Saved data entries
———

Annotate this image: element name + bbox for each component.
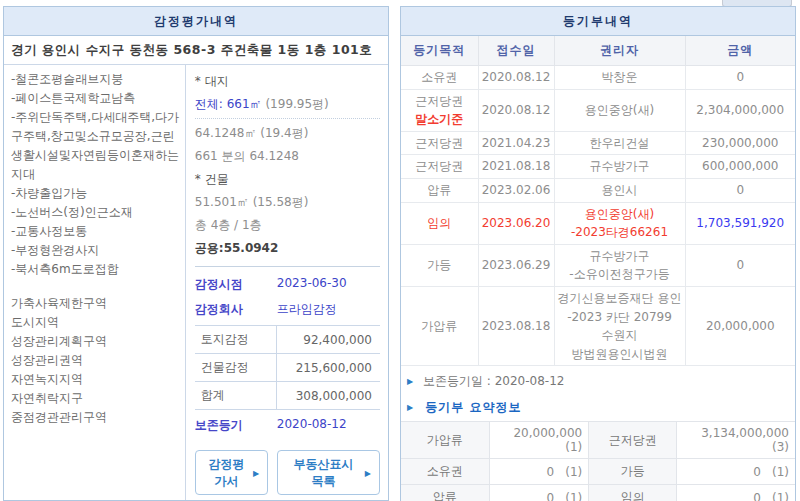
feature-item: -교통사정보통 (11, 222, 180, 241)
registry-cell-holder: 용인중앙(새)-2023타경66261 (554, 202, 685, 244)
registry-row: 압류2023.02.06용인시0 (401, 178, 795, 202)
building-appraisal-value: 215,600,000 (277, 354, 380, 382)
registry-cell-amount: 600,000,000 (685, 155, 795, 179)
registry-cell-purpose: 근저당권 (401, 131, 478, 155)
zoning-item: 가축사육제한구역 (11, 294, 180, 313)
total-appraisal-label: 합계 (195, 382, 277, 410)
holder-line: -소유이전청구가등 (557, 265, 683, 284)
land-total-area: 전체: 661㎡ (195, 97, 262, 111)
registry-cell-date: 2023.08.18 (478, 286, 554, 365)
purpose-text: 압류 (403, 181, 476, 200)
registry-row: 근저당권말소기준2020.08.12용인중앙(새)2,304,000,000 (401, 89, 795, 131)
zoning-item: 중점경관관리구역 (11, 408, 180, 427)
summary-value: 0(1) (489, 485, 589, 501)
summary-amount: 3,134,000,000 (701, 426, 789, 440)
total-appraisal-value: 308,000,000 (277, 382, 380, 410)
holder-line: -2023타경66261 (557, 223, 683, 242)
registry-cell-purpose: 가등 (401, 244, 478, 286)
preservation-label: 보존등기 (195, 417, 277, 434)
summary-count: (1) (761, 465, 789, 479)
registry-cell-holder: 박창운 (554, 66, 685, 90)
holder-line: 용인중앙(새) (557, 101, 683, 120)
summary-count: (1) (761, 491, 789, 501)
summary-label: 임의 (589, 485, 677, 501)
registry-cell-purpose: 임의 (401, 202, 478, 244)
land-share-pyeong: (19.4평) (260, 126, 308, 140)
land-total-pyeong: (199.95평) (265, 97, 328, 111)
registry-summary-title: ▶ 등기부 요약정보 (401, 396, 795, 421)
summary-amount: 0 (753, 491, 761, 501)
building-section-label: * 건물 (195, 168, 380, 191)
summary-count: (1) (554, 465, 582, 479)
registry-cell-amount: 0 (685, 244, 795, 286)
registry-cell-amount: 0 (685, 178, 795, 202)
arrow-right-icon: ▶ (365, 469, 371, 478)
property-features-list: -철콘조평슬래브지붕-페이스튼국제학교남측-주위단독주택,다세대주택,다가구주택… (11, 70, 180, 278)
registry-cell-date: 2021.08.18 (478, 155, 554, 179)
property-description-column: -철콘조평슬래브지붕-페이스튼국제학교남측-주위단독주택,다세대주택,다가구주택… (4, 65, 186, 500)
land-share-ratio: 661 분의 64.1248 (195, 145, 380, 168)
divider (195, 118, 380, 119)
zoning-item: 성장관리권역 (11, 351, 180, 370)
property-list-button-label: 부동산표시목록 (288, 456, 359, 490)
holder-line: 규수방가구 (557, 157, 683, 176)
registry-panel: 등기부내역 등기목적접수일권리자금액 소유권2020.08.12박창운0근저당권… (400, 6, 796, 501)
land-appraisal-label: 토지감정 (195, 326, 277, 354)
registry-cell-purpose: 근저당권 (401, 155, 478, 179)
feature-item: -부정형완경사지 (11, 241, 180, 260)
land-appraisal-value: 92,400,000 (277, 326, 380, 354)
building-area: 51.501㎡ (195, 195, 249, 209)
appraisal-date-row: 감정시점 2023-06-30 (195, 272, 380, 297)
registry-summary-title-text: 등기부 요약정보 (425, 400, 521, 414)
summary-count: (1) (554, 491, 582, 501)
appraisal-date-label: 감정시점 (195, 276, 277, 293)
holder-line: 방법원용인시법원 (557, 345, 683, 364)
purpose-text: 가등 (403, 256, 476, 275)
zoning-item: 자연녹지지역 (11, 370, 180, 389)
registry-cell-holder: 한우리건설 (554, 131, 685, 155)
registry-column-header: 등기목적 (401, 36, 478, 66)
summary-value: 0(1) (677, 459, 795, 485)
registry-cell-holder: 경기신용보증재단 용인-2023 카단 20799 수원지방법원용인시법원 (554, 286, 685, 365)
land-share-area: 64.1248㎡ (195, 126, 257, 140)
property-list-button[interactable]: 부동산표시목록 ▶ (277, 450, 380, 495)
table-row: 건물감정 215,600,000 (195, 354, 380, 382)
registry-summary-table: 가압류20,000,000(1)근저당권3,134,000,000(3)소유권0… (401, 421, 795, 501)
purpose-text: 소유권 (403, 68, 476, 87)
feature-item: -페이스튼국제학교남측 (11, 89, 180, 108)
feature-item: -주위단독주택,다세대주택,다가구주택,창고및소규모공장,근린생활시설및자연림등… (11, 108, 180, 184)
registry-cell-date: 2023.02.06 (478, 178, 554, 202)
purpose-text: 근저당권 (403, 157, 476, 176)
appraisal-company-value: 프라임감정 (277, 301, 337, 318)
summary-amount: 20,000,000 (513, 426, 582, 440)
appraisal-report-button-label: 감정평가서 (206, 456, 247, 490)
holder-line: 경기신용보증재단 용인 (557, 289, 683, 308)
appraisal-report-button[interactable]: 감정평가서 ▶ (195, 450, 268, 495)
registry-cell-purpose: 압류 (401, 178, 478, 202)
arrow-right-icon: ▶ (407, 377, 413, 386)
property-detail-column: * 대지 전체: 661㎡ (199.95평) 64.1248㎡ (19.4평)… (186, 65, 388, 500)
building-pyeong: (15.58평) (253, 195, 309, 209)
button-row: 감정평가서 ▶ 부동산표시목록 ▶ (195, 450, 380, 495)
registry-row: 가압류2023.08.18경기신용보증재단 용인-2023 카단 20799 수… (401, 286, 795, 365)
purpose-text: 근저당권 (403, 134, 476, 153)
registry-cell-holder: 용인시 (554, 178, 685, 202)
registry-row: 소유권2020.08.12박창운0 (401, 66, 795, 90)
registry-column-header: 접수일 (478, 36, 554, 66)
purpose-sub-text: 말소기준 (403, 110, 476, 129)
holder-line: 용인중앙(새) (557, 205, 683, 224)
summary-label: 가등 (589, 459, 677, 485)
summary-count: (3) (761, 440, 789, 454)
registry-cell-date: 2020.08.12 (478, 66, 554, 90)
registry-header-row: 등기목적접수일권리자금액 (401, 36, 795, 66)
registry-column-header: 권리자 (554, 36, 685, 66)
page: 감정평가내역 경기 용인시 수지구 동천동 568-3 주건축물 1동 1층 1… (0, 0, 800, 501)
building-floors: 총 4층 / 1층 (195, 214, 380, 237)
divider (195, 266, 380, 267)
registry-cell-date: 2023.06.29 (478, 244, 554, 286)
summary-label: 소유권 (401, 459, 489, 485)
appraisal-panel-title: 감정평가내역 (4, 7, 388, 36)
appraisal-body: -철콘조평슬래브지붕-페이스튼국제학교남측-주위단독주택,다세대주택,다가구주택… (4, 65, 388, 500)
holder-line: 한우리건설 (557, 134, 683, 153)
property-address: 경기 용인시 수지구 동천동 568-3 주건축물 1동 1층 101호 (4, 36, 388, 65)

———

*EXERCISE OBJECTIVE*
The records above are to be reproduced exactly; the pictures are to be left out.

*WRITTEN RESPONSE*
Annotate this image: element name + bbox for each component.
feature-item: -교통사정보통 (11, 222, 180, 241)
registry-cell-holder: 용인중앙(새)-2023타경66261 (554, 202, 685, 244)
registry-row: 압류2023.02.06용인시0 (401, 178, 795, 202)
building-appraisal-value: 215,600,000 (277, 354, 380, 382)
registry-cell-amount: 600,000,000 (685, 155, 795, 179)
registry-cell-purpose: 근저당권 (401, 131, 478, 155)
zoning-item: 가축사육제한구역 (11, 294, 180, 313)
total-appraisal-label: 합계 (195, 382, 277, 410)
holder-line: -소유이전청구가등 (557, 265, 683, 284)
land-total-area: 전체: 661㎡ (195, 97, 262, 111)
registry-cell-date: 2023.08.18 (478, 286, 554, 365)
purpose-text: 압류 (403, 181, 476, 200)
registry-row: 근저당권말소기준2020.08.12용인중앙(새)2,304,000,000 (401, 89, 795, 131)
zoning-item: 중점경관관리구역 (11, 408, 180, 427)
summary-value: 0(1) (489, 485, 589, 501)
summary-amount: 3,134,000,000 (701, 426, 789, 440)
total-appraisal-value: 308,000,000 (277, 382, 380, 410)
holder-line: -2023타경66261 (557, 223, 683, 242)
registry-cell-purpose: 가등 (401, 244, 478, 286)
preservation-label: 보존등기 (195, 417, 277, 434)
summary-count: (1) (761, 465, 789, 479)
registry-cell-holder: 박창운 (554, 66, 685, 90)
holder-line: 용인중앙(새) (557, 101, 683, 120)
summary-count: (1) (761, 491, 789, 501)
summary-label: 임의 (589, 485, 677, 501)
registry-cell-purpose: 임의 (401, 202, 478, 244)
land-share-pyeong: (19.4평) (260, 126, 308, 140)
land-total-pyeong: (199.95평) (265, 97, 328, 111)
registry-summary-title: ▶ 등기부 요약정보 (401, 396, 795, 421)
summary-amount: 0 (753, 491, 761, 501)
building-section-label: * 건물 (195, 168, 380, 191)
summary-count: (1) (554, 465, 582, 479)
registry-cell-amount: 0 (685, 244, 795, 286)
registry-cell-amount: 0 (685, 178, 795, 202)
arrow-right-icon: ▶ (365, 469, 371, 478)
property-features-list: -철콘조평슬래브지붕-페이스튼국제학교남측-주위단독주택,다세대주택,다가구주택… (11, 70, 180, 278)
registry-cell-date: 2021.08.18 (478, 155, 554, 179)
property-description-column: -철콘조평슬래브지붕-페이스튼국제학교남측-주위단독주택,다세대주택,다가구주택… (4, 65, 186, 500)
land-share-ratio: 661 분의 64.1248 (195, 145, 380, 168)
divider (195, 118, 380, 119)
zoning-item: 성장관리권역 (11, 351, 180, 370)
property-list-button-label: 부동산표시목록 (288, 456, 359, 490)
holder-line: 규수방가구 (557, 157, 683, 176)
registry-panel: 등기부내역 등기목적접수일권리자금액 소유권2020.08.12박창운0근저당권… (400, 6, 796, 501)
land-appraisal-label: 토지감정 (195, 326, 277, 354)
registry-cell-purpose: 근저당권 (401, 155, 478, 179)
feature-item: -부정형완경사지 (11, 241, 180, 260)
land-appraisal-value: 92,400,000 (277, 326, 380, 354)
building-area: 51.501㎡ (195, 195, 249, 209)
appraisal-date-row: 감정시점 2023-06-30 (195, 272, 380, 297)
registry-summary-title-text: 등기부 요약정보 (425, 400, 521, 414)
summary-count: (1) (554, 491, 582, 501)
appraisal-date-label: 감정시점 (195, 276, 277, 293)
holder-line: 방법원용인시법원 (557, 345, 683, 364)
purpose-text: 가등 (403, 256, 476, 275)
zoning-item: 자연녹지지역 (11, 370, 180, 389)
registry-cell-holder: 한우리건설 (554, 131, 685, 155)
registry-column-header: 등기목적 (401, 36, 478, 66)
summary-value: 0(1) (677, 459, 795, 485)
registry-cell-holder: 경기신용보증재단 용인-2023 카단 20799 수원지방법원용인시법원 (554, 286, 685, 365)
land-share-area: 64.1248㎡ (195, 126, 257, 140)
property-list-button[interactable]: 부동산표시목록 ▶ (277, 450, 380, 495)
table-row: 건물감정 215,600,000 (195, 354, 380, 382)
registry-summary-table: 가압류20,000,000(1)근저당권3,134,000,000(3)소유권0… (401, 421, 795, 501)
purpose-text: 소유권 (403, 68, 476, 87)
feature-item: -페이스튼국제학교남측 (11, 89, 180, 108)
feature-item: -주위단독주택,다세대주택,다가구주택,창고및소규모공장,근린생활시설및자연림등… (11, 108, 180, 184)
registry-cell-date: 2023.02.06 (478, 178, 554, 202)
purpose-text: 근저당권 (403, 157, 476, 176)
appraisal-company-value: 프라임감정 (277, 301, 337, 318)
summary-amount: 20,000,000 (513, 426, 582, 440)
appraisal-report-button-label: 감정평가서 (206, 456, 247, 490)
holder-line: 경기신용보증재단 용인 (557, 289, 683, 308)
appraisal-report-button[interactable]: 감정평가서 ▶ (195, 450, 268, 495)
registry-cell-purpose: 압류 (401, 178, 478, 202)
arrow-right-icon: ▶ (407, 377, 413, 386)
property-detail-column: * 대지 전체: 661㎡ (199.95평) 64.1248㎡ (19.4평)… (186, 65, 388, 500)
building-pyeong: (15.58평) (253, 195, 309, 209)
button-row: 감정평가서 ▶ 부동산표시목록 ▶ (195, 450, 380, 495)
registry-row: 가압류2023.08.18경기신용보증재단 용인-2023 카단 20799 수… (401, 286, 795, 365)
purpose-text: 근저당권 (403, 134, 476, 153)
registry-cell-holder: 용인시 (554, 178, 685, 202)
registry-row: 소유권2020.08.12박창운0 (401, 66, 795, 90)
registry-column-header: 접수일 (478, 36, 554, 66)
purpose-sub-text: 말소기준 (403, 110, 476, 129)
holder-line: 용인중앙(새) (557, 205, 683, 224)
summary-label: 가등 (589, 459, 677, 485)
summary-count: (3) (761, 440, 789, 454)
registry-cell-date: 2020.08.12 (478, 66, 554, 90)
registry-header-row: 등기목적접수일권리자금액 (401, 36, 795, 66)
registry-column-header: 권리자 (554, 36, 685, 66)
page: 감정평가내역 경기 용인시 수지구 동천동 568-3 주건축물 1동 1층 1… (0, 0, 800, 501)
building-floors: 총 4층 / 1층 (195, 214, 380, 237)
divider (195, 266, 380, 267)
registry-cell-date: 2023.06.29 (478, 244, 554, 286)
summary-label: 소유권 (401, 459, 489, 485)
appraisal-panel-title: 감정평가내역 (4, 7, 388, 36)
appraisal-body: -철콘조평슬래브지붕-페이스튼국제학교남측-주위단독주택,다세대주택,다가구주택… (4, 65, 388, 500)
holder-line: 한우리건설 (557, 134, 683, 153)
property-address: 경기 용인시 수지구 동천동 568-3 주건축물 1동 1층 101호 (4, 36, 388, 65)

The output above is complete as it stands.